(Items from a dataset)
◇ ◇ ◇ ◇ ◇

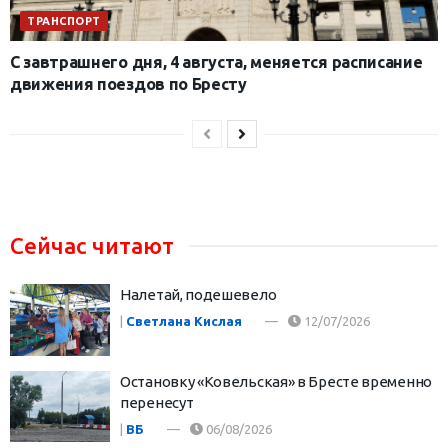
ТРАНСПОРТ
С завтрашнего дня, 4 августа, меняется расписание
движения поездов по Бресту
Сейчас читают
Налетай, подешевело
|
Светлана Кислая
12/07/2026
Остановку «Ковельская» в Бресте временно
перенесут
|
ВБ
06/08/2026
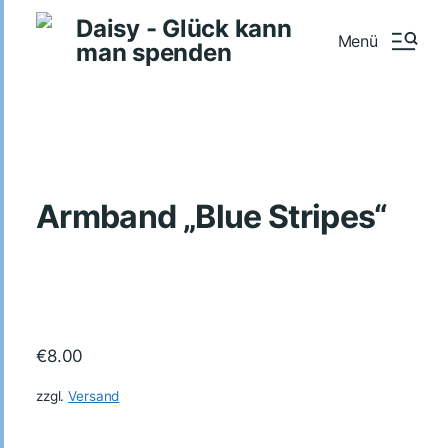
Daisy - Glück kann
Menü
man spenden
Armband „Blue Stripes“
€
8.00
zzgl.
Versand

◇ ◇ ◇ ◇ ◇

> _The task_
Output only the lines running from the one containing "Налетай, подешевело" to the end of the records, inclusive and exact; skip the pictures.

> _Result below_
Налетай, подешевело
|
Светлана Кислая
12/07/2026
Остановку «Ковельская» в Бресте временно
перенесут
|
ВБ
06/08/2026
Daisy - Glück kann
Menü
man spenden
Armband „Blue Stripes“
€
8.00
zzgl.
Versand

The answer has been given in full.